Thus it is important to find out whether the used laccase BPUL is a secreted enzyme as this would increase the chance to express it in a functional form on the extracellular part of our moss. To solve this question we did an alignment of the laccase BioBrick and the closest related solved structure. The structure contains disulfide bridges for example Cys229-Cys322. The comparison of the position of these residues within the amino acid sequence alignment shows that these residues are conserved and it can thus be assumed that the laccase BioBrick we used also contains disulfide bridges that have to be formed under oxidizing conditions and will increase the stability of our effector protein.
We thus used 10 mM of potassium ferrocyanide which is a milde oxidization reagent subsequent to the cell disruption and did not use any 2-mercaptoethanol as a reducing agent during the protein purification.

Analytical preparation

Figure 10: Streptavidin affinity chromatography
Figure 11a: Size exclusion chromatography on a Superdex 200 10/30 column
Figure 11b: SDS-gel of recombinant Laccase with the marker (M) followed by the the cell lysate, concentrated protein throughput of the streptavidin affinity column, 1 fraction of the eluate unconcentrated and concentrated

As with all other effector proteins we performed at first an analytical preparation in a 2 L LB-media scale in order to learn about the protein and then up-scaled the production to 6 x 2 L of LB media.

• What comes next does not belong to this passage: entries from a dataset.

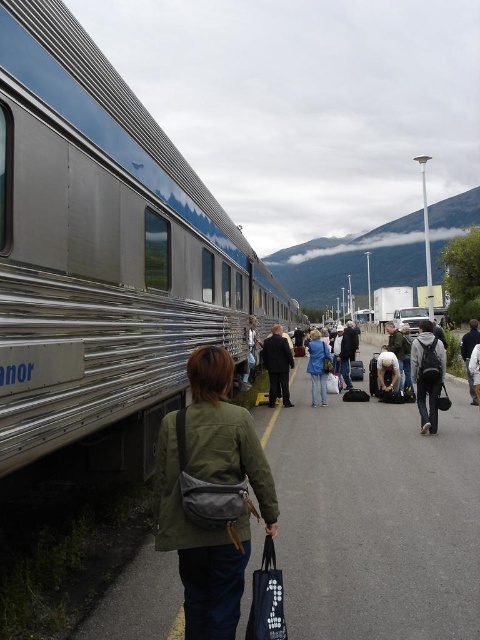 Between blue denim jeans at center and dark blue jeans at center, which one has more height?

Standing taller between the two is dark blue jeans at center.

Is blue denim jeans at center positioned in front of dark blue jeans at center?

Yes, it is.

The image size is (480, 640). What do you see at coordinates (317, 365) in the screenshot?
I see `blue denim jeans at center` at bounding box center [317, 365].

Identify the location of blue denim jeans at center. (317, 365).

Can you confirm if dark blue jeans at center is bigger than dark gray jacket at right?

Indeed, dark blue jeans at center has a larger size compared to dark gray jacket at right.

Does dark blue jeans at center appear over dark gray jacket at right?

Incorrect, dark blue jeans at center is not positioned above dark gray jacket at right.

The height and width of the screenshot is (640, 480). In order to click on dark blue jeans at center in this screenshot , I will do `click(348, 352)`.

Does green fabric bag at lower center have a greater height compared to dark gray suit at center?

In fact, green fabric bag at lower center may be shorter than dark gray suit at center.

Who is positioned more to the right, green fabric bag at lower center or dark gray suit at center?

From the viewer's perspective, dark gray suit at center appears more on the right side.

Find the location of a particular element. This screenshot has height=640, width=480. green fabric bag at lower center is located at coordinates (213, 483).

The production was carried out cytoplasmatically in E. coli BL21. The culture was grown to OD 0.8 and then induced using 5 mM of arabinose and the protein production was carried out for 5 hours. Cell disruption was performed using ultrasonic sound and subsequently the cell lysate was dialyzed against 1 x SA-Buffer that contained additional 5 mM of the milde oxidation reagent potassium ferrocyanide in order to form the disulfide bridges present in the laccase structure (see previous paragraph).
The streptavidin affinity chromatography yielded a satisfying elution peak that was then concentrated using a centrifugal filter unit (MWCO: 30 kDa). The concentrated protein was then applied to an ÄKTA purifier equipped with a Superdex 200 10/30 size exclusion chromatography column. The chromatogram shows three major peaks with a first peak near the void volume that corresponds to aggregated protein >600 kDa, a second elution peak of high molecular protein and a third elution peak corresponding to the desired laccase protein. This assumption was made on the knowledge that on this column proteins of arround 50 kDa elute at an elution volume of 14 to 15 ml. This assumption was subsequently confirmed by ABTS activity assays with all elution fractions (see next section).

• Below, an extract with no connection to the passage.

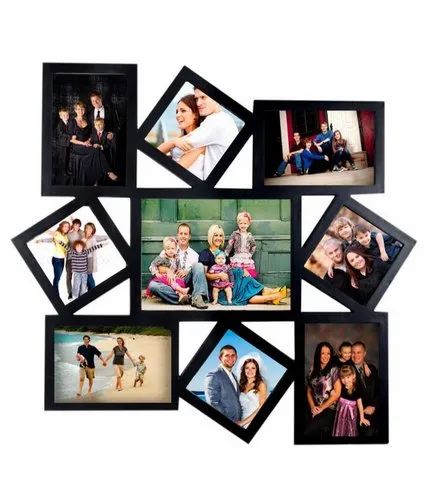 This screenshot has height=500, width=427. I want to click on pictures, so click(125, 373), click(231, 371), click(341, 386), click(334, 261), click(223, 273), click(77, 238), click(75, 151), click(186, 139), click(307, 153). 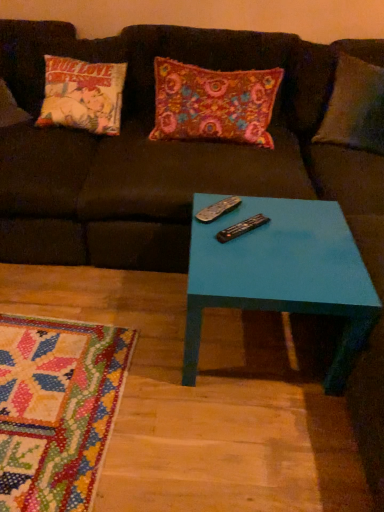 Where is `vacant area that lies in front of teal glossy table at center`? This screenshot has height=512, width=384. vacant area that lies in front of teal glossy table at center is located at coordinates (238, 444).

Activity determination using ABTS

Figure 12: Mechanism of the oxidation of ABTS which is a model substrate for laccase activity
Figure 13: Correlation of size exclusion chromatography (blue) and activity determination using ABTS (red). Relative values are shown.

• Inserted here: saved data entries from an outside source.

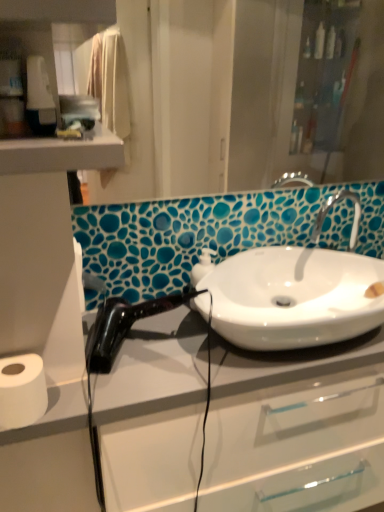 Question: Is white glossy sink at center at the left side of black glossy hair dryer at left?

Choices:
 (A) yes
 (B) no

Answer: (B)

Question: Is white glossy sink at center oriented away from black glossy hair dryer at left?

Choices:
 (A) yes
 (B) no

Answer: (B)

Question: Considering the relative sizes of white glossy sink at center and black glossy hair dryer at left in the image provided, is white glossy sink at center taller than black glossy hair dryer at left?

Choices:
 (A) yes
 (B) no

Answer: (B)

Question: Does white glossy sink at center turn towards black glossy hair dryer at left?

Choices:
 (A) yes
 (B) no

Answer: (B)

Question: From a real-world perspective, is white glossy sink at center on black glossy hair dryer at left?

Choices:
 (A) no
 (B) yes

Answer: (B)

Question: From a real-world perspective, is white glossy sink at center beneath black glossy hair dryer at left?

Choices:
 (A) no
 (B) yes

Answer: (A)

Question: Is white matte toilet paper at lower left to the left of matte glass mirror at upper center from the viewer's perspective?

Choices:
 (A) yes
 (B) no

Answer: (A)

Question: From the image's perspective, is white matte toilet paper at lower left below matte glass mirror at upper center?

Choices:
 (A) no
 (B) yes

Answer: (B)

Question: Is white matte toilet paper at lower left not close to matte glass mirror at upper center?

The enzymatic activity of the purified laccase was determined by the ABTS-assay. In a first pre experiment the appropriate dilution factor was determined to be 100-fold. The elution fractions obtained from size exclusion chromatography were diluted 1:100 in PBS and in an ELISA plate. 100 µl of the enzyme and 100 µl of ABTS substrate were mixed and a kinetic measurement at 405 nm was performed. The absorption at 280 nm in the SEC chromatogramm (blue) identifies three main protein peaks, with a first peak corresponding to aggregated protein, a shoulder which also corresponds to higher molecular protein and a single peak which was proposed to be the monomeric laccase. The relative activity obtained for the different elution fractions was plotted in the same diagramm and shows a clear peak which matches the laccase peak in the SEC. Beside this major peak a second smaller peak of active fraction was visible which appeared in earlier elution fractions and might correspond to dimerized laccase. As the laccase is a secreted enzyme which also bears dislufide bridges it was produced in the cytoplasm and subsequently it was oxidized to form the proper disulfide bonds. As this process might be only partial there is a possiblity for the formation of disulfide dimers. Nevertheless the fractions 14 to 17 were pooled for further experiments as they showed the highest enzymatic activity. The protein concentration of the pooled fraction was determined to be 0.48 mg/ml after SEC.

Characterization of the enzyme

The enzymatic activity of the laccase BioBrick was investigated under different conditions as this was important for our filter model in which we try to simulate the application of the laccase in our remediation raft to clean highly contaminated rivers. The first activity assays were dilution series experiments in which we wanted to determine the appropriate amount of protein which we had to apply in the assays. We found that a 1:100 dilution of the prepared protein (0.49 mg/ml) to be ideal and thus performed all experiments with this concentration.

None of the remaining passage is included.